Millicent, we have something
we wanted to ask you.
There's a girl living here ♪
That we always hold dear ♪
Good old Millicent ♪
Is this happening? Did Danica die?
Such grit and such fight,
sweet as Turkish delight ♪
She's good old Millicent ♪
The virtues that we extol ♪
Deserve a starring role ♪
Will you please, please marry us? ♪
Be your officiant?
Yes! That's, like,
higher than the bride!
And then I tackled Paul to the ground.
In a cool way?
Hey, Carly, um
can we finally talk?
- Oh, I'd love to, but, uh, Harper is
- Bye.
A terrible friend.
What do you want to talk about?
How bananas are going extinct?
What's gonna happen to smoothies?
I know some people like
to put almonds in it, so
How about why you flying-tackled Paul?
I guess that's a good topic, too.
I did wait up for you that night,
but then you went off with Pearl,
and things are going so great
with you guys,
I just thought, you know,
maybe we don't need to talk.
Maybe we could just go back
to being Freddie and Carly.
So I
Created a whole-ass reality show
just to avoid talking to me?
Just as any normal person would.
Look, I'll admit it.
Over the years, I've thought about
whether we should be together.
And thought about it
BOTH: And thought about it
and thought about it.
But you shouldn't have to
think about it.
you know what I never
have to think about?
Being Carly and Freddie.
I know.
It's the best.
Shoot, I got to go.
Uh, Pearl is legit
about to join the circus.
(CHUCKLES): And she could.
Pearl T. Barnum over here.
Well, thanks for doing the show today.
Or should I thank Dr. Susan?
(CHUCKLES) Of course.
Paul said it was important to you.
And no matter what awkward phase
of Carly-Freddie-dom we're in,
no matter who we're dating
or how little we know
about what we're signing up for,
I am always gonna be there for you.
I promise.
How does a leotard cost $7,000?
I got to go, but, hey, look at us.
We did it, we're talking, huh? Go us!
Okay, bye.
Did your knees ?
Yeah. They did.

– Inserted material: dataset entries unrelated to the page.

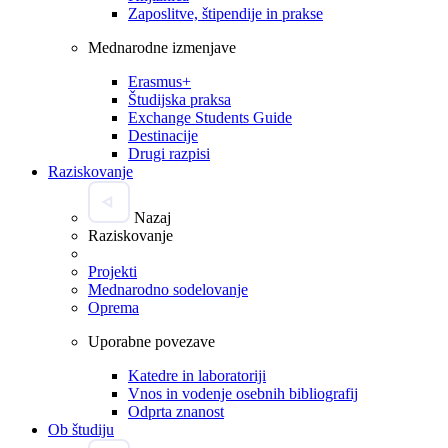
Zaposlitve, štipendije in prakse
Mednarodne izmenjave
Erasmus+
Študijska praksa
Exchange Students Guide
Destinacije
Drugi razpisi
Raziskovanje
Nazaj
Raziskovanje
Projekti
Mednarodno sodelovanje
Oprema
Uporabne povezave
Katedre in laboratoriji
Vnos in vodenje osebnih bibliografij
Odprta znanost
Ob študiju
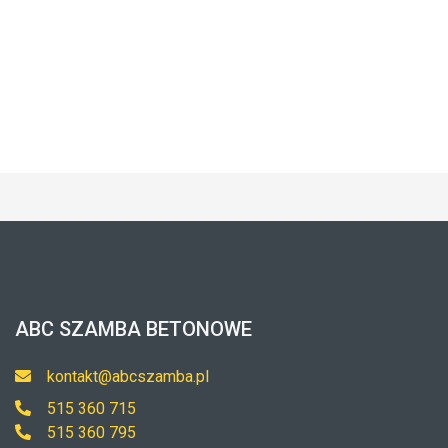
ABC SZAMBA BETONOWE
kontakt@abcszamba.pl
515 360 715
515 360 795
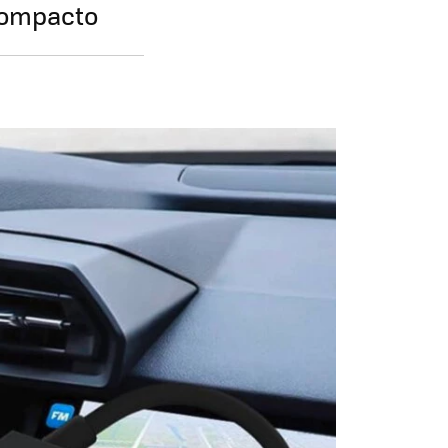
compacto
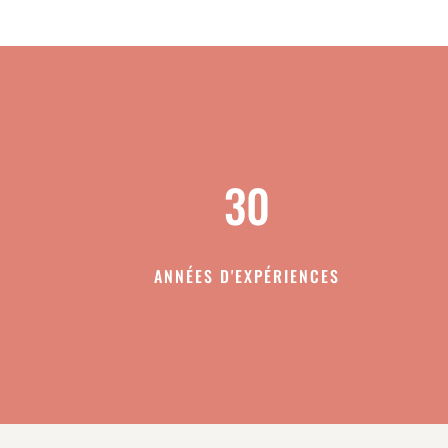
30
ANNÉES D'EXPÉRIENCES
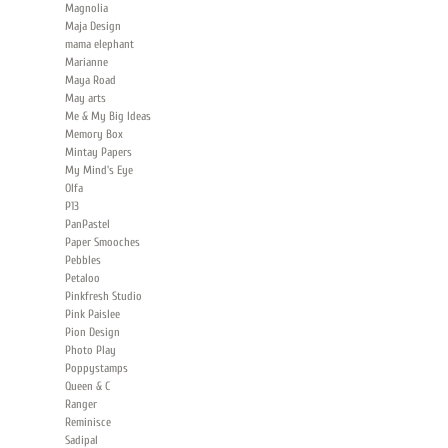
Magnolia
Maja Design
mama elephant
Marianne
Maya Road
May arts
Me & My Big Ideas
Memory Box
Mintay Papers
My Mind's Eye
Olfa
P13
PanPastel
Paper Smooches
Pebbles
Petaloo
Pinkfresh Studio
Pink Paislee
Pion Design
Photo Play
Poppystamps
Queen & C
Ranger
Reminisce
Sadipal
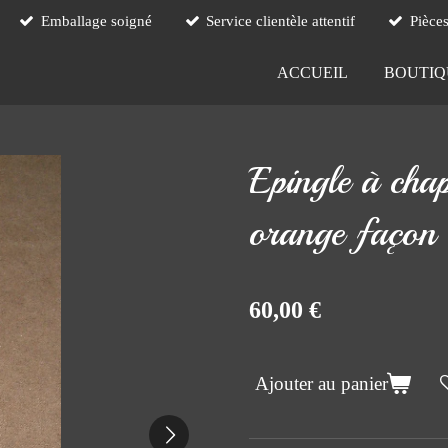
Emballage soigné
Service clientèle attentif
Pièce
ACCUEIL
BOUTI
Epingle à chap
orange façon
60,00 €
Ajouter au panier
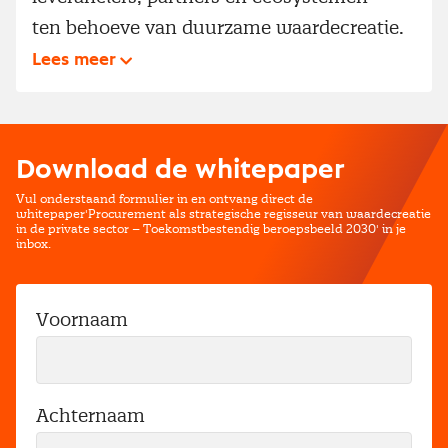
ten behoeve van duurzame waardecreatie.
Lees meer
Download de whitepaper
Vul onderstaand formulier in en ontvang direct de
whitepaper'Procurement als strategische regisseur van waardecreatie
in de private sector – Toekomstbestendig beroepsbeeld 2030' in je
inbox.
Voornaam
Achternaam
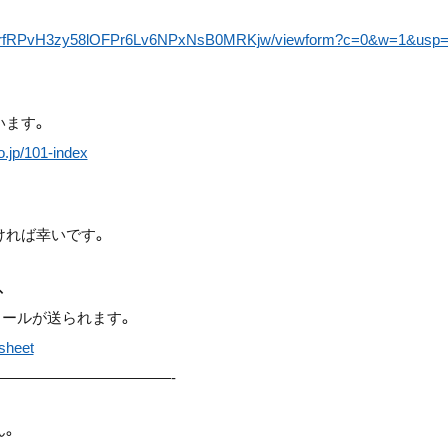
RA5rfRPvH3zy58lOFPr6Lv6NPxNsB0MRKjw/viewform?c=0&w=1&usp
います。
o.jp/101-index
ければ幸いです。
、
ールが送られます。
-sheet
———————————-
ん。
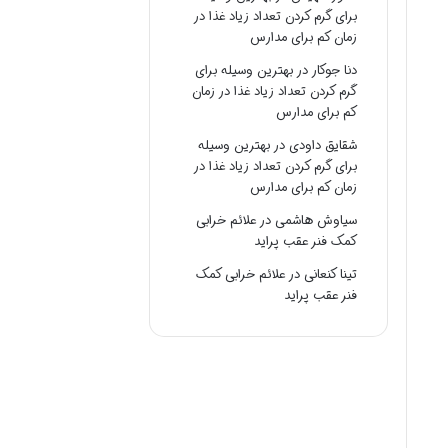
برای گرم کردن تعداد زیاد غذا در
زمان کم برای مدارس
دنا جوکار
در
بهترین وسیله برای
گرم کردن تعداد زیاد غذا در زمان
کم برای مدارس
شقایق داودی
در
بهترین وسیله
برای گرم کردن تعداد زیاد غذا در
زمان کم برای مدارس
سیاوش هاشمی
در
علائم خرابی
کمک فنر عقب پراید
تینا کنعانی
در
علائم خرابی کمک
فنر عقب پراید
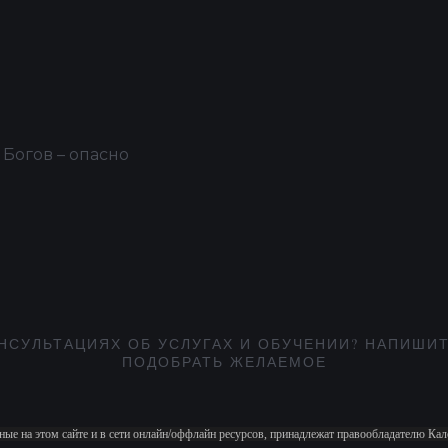
 Богов – опасно
НСУЛЬТАЦИЯХ ОБ УСЛУГАХ И ОБУЧЕНИИ? НАПИШИТ
ПОДОБРАТЬ ЖЕЛАЕМОЕ
ные на этом сайте и в сети онлайн/оффлайн ресурсов, принадлежат правообладателю К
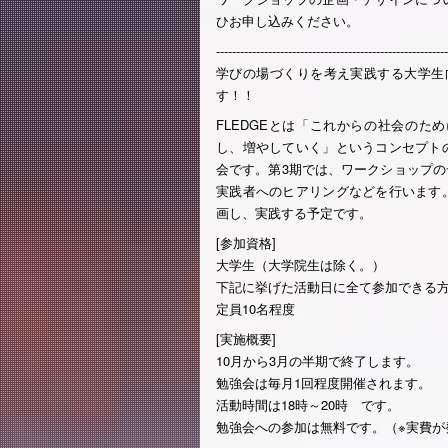
ひお申し込みください。
----------------------------------------------------------
学びの場づくりを考え実践する大学生向
す！！
FLEDGEとは「これからの社会の
し、増やしていく」というコンセプト
会です。第3期では、ワークショップ
実践者へのヒアリングなどを行います
画し、実践する予定です。
[参加資格]
大学生（大学院生は除く。）
下記に挙げた活動日に全て参加できる
定員10名程度
[実施概要]
10月から3月の半期で終了します。
勉強会は毎月1回程度開催されます。
活動時間は18時～20時 です。
勉強会への参加は無料です。（※実費が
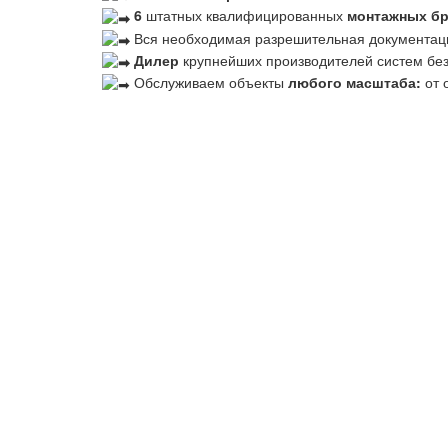
6
штатных квалифицированных
монтажных б
Вся необходимая разрешительная документац
Дилер
крупнейших производителей систем бе
Обслуживаем объекты
любого масштаба:
от 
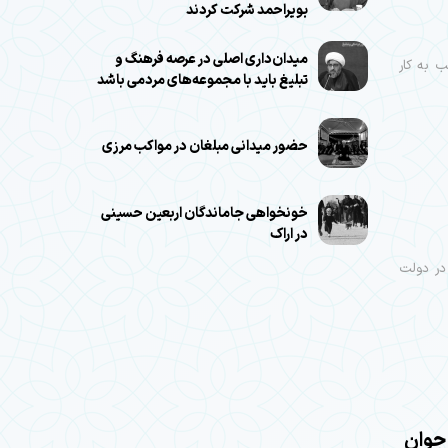
بویراحمد شرکت کردند
میدان‌داری اصلی در عرصه فرهنگ و
ب به کار
تبلیغ باید با مجموعه‌های مردمی باشد
حضور میدانی مبلغان در مواکب مرزی
خونخواهی جاماندگان اربعین حسینی
در اراک
در دولت
 جوان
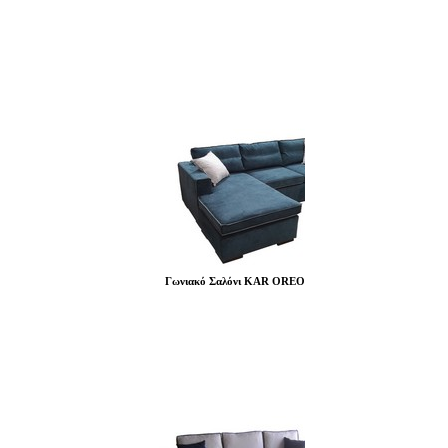
Γωνιακό Σαλόνι KAR OREO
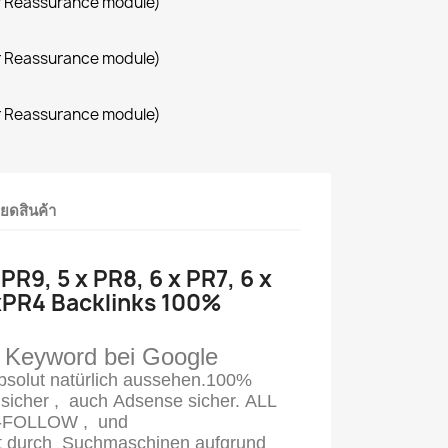
r Reassurance module)
r Reassurance module)
r Reassurance module)
ียดสินค้า
 PR9, 5 x PR8, 6 x PR7, 6 x
xPR4 Backlinks 100%
e Keyword bei Google
solut natürlich aussehen.
100%
sicher
, auch
Adsense
sicher.
ALL
-FOLLOW
, und
t
durch Suchmaschinen aufgrund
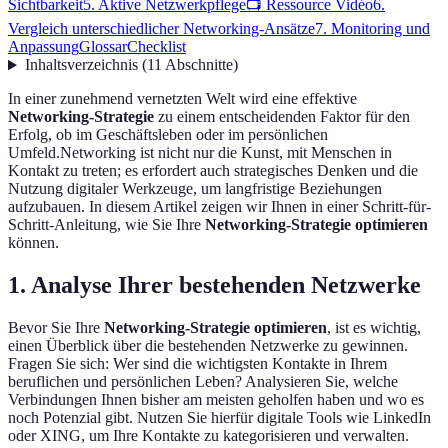
Sichtbarkeit
5. Aktive Netzwerkpflege
📺 Ressource Vidéo
6.
Vergleich unterschiedlicher Networking-Ansätze
7. Monitoring und
Anpassung
Glossar
Checklist
Inhaltsverzeichnis
(
11
Abschnitte
)
In einer zunehmend vernetzten Welt wird eine effektive
Networking-Strategie
zu einem entscheidenden Faktor für den
Erfolg, ob im Geschäftsleben oder im persönlichen
Umfeld.Networking ist nicht nur die Kunst, mit Menschen in
Kontakt zu treten; es erfordert auch strategisches Denken und die
Nutzung digitaler Werkzeuge, um langfristige Beziehungen
aufzubauen. In diesem Artikel zeigen wir Ihnen in einer Schritt-für-
Schritt-Anleitung, wie Sie Ihre
Networking-Strategie optimieren
können.
1. Analyse Ihrer bestehenden Netzwerke
Bevor Sie Ihre
Networking-Strategie optimieren
, ist es wichtig,
einen Überblick über die bestehenden Netzwerke zu gewinnen.
Fragen Sie sich: Wer sind die wichtigsten Kontakte in Ihrem
beruflichen und persönlichen Leben? Analysieren Sie, welche
Verbindungen Ihnen bisher am meisten geholfen haben und wo es
noch Potenzial gibt. Nutzen Sie hierfür digitale Tools wie LinkedIn
oder XING, um Ihre Kontakte zu kategorisieren und verwalten.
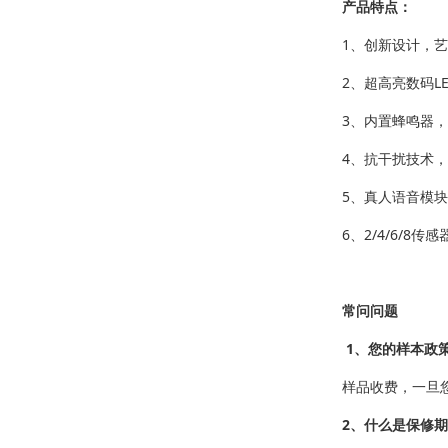
产品特点：
1、创新设计，
2、超高亮数码L
3、内置蜂鸣器
4、抗干扰技术
5、真人语音模
6、2/4/6/8传
常问问题
1、您的样本政
样品收费，一旦
2、什么是保修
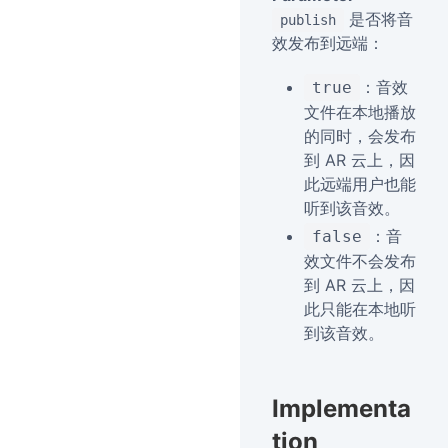
是否将音
publish
效发布到远端：
：音效
true
文件在本地播放
的同时，会发布
到 AR 云上，因
此远端用户也能
听到该音效。
：音
false
效文件不会发布
到 AR 云上，因
此只能在本地听
到该音效。
Implementa
tion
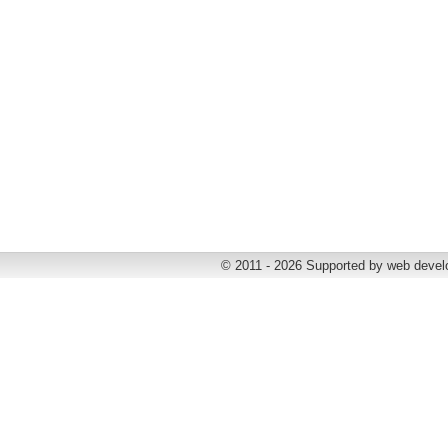
© 2011 - 2026 Supported by web deve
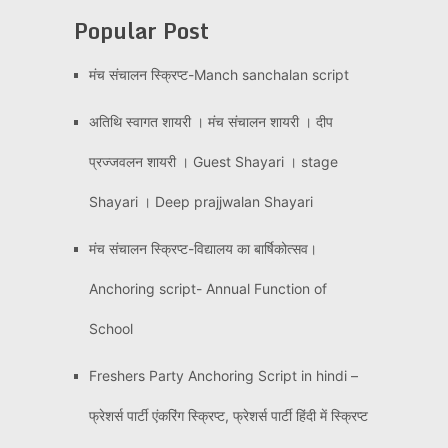
Popular Post
मंच संचालन स्क्रिप्ट-Manch sanchalan script
अतिथि स्वागत शायरी । मंच संचालन शायरी । दीप
प्रज्जवलन शायरी । Guest Shayari । stage
Shayari । Deep prajjwalan Shayari
मंच संचालन स्क्रिप्ट-विद्यालय का बार्षिकोत्सव।
Anchoring script- Annual Function of
School
Freshers Party Anchoring Script in hindi –
फ्रेशर्स पार्टी एंकरिंग स्क्रिप्ट, फ्रेशर्स पार्टी हिंदी में स्क्रिप्ट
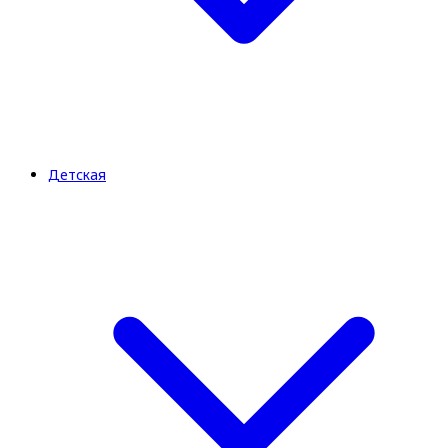
Детская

I buckled.
Wine and crying, or whiskey
and light violence?
All of the above.
Carly Shay is an influencer.
I'm under this blanket of luxury.
PAUL: She's relatable to all women.
(ROARS) Love me.
PAUL: She and her attractive,
successful siblings
She knows what she did.
Welcome to Troll Crossing.
PAUL: plagued by hangers-on,
desperate to get on TV.
Why did no one fetch me?
I'm Dax Shepard.
Will she ditch the losers
and tackle her insecurities?
All this on House of Shay.
I didn't know it was gonna be that bad.
Or that Paul was gonna
recast himself as my brother.
(SCOFFS) I love it.
Dax Shepard's gonna say he's me.
Every network passed.
Ah, makes sense.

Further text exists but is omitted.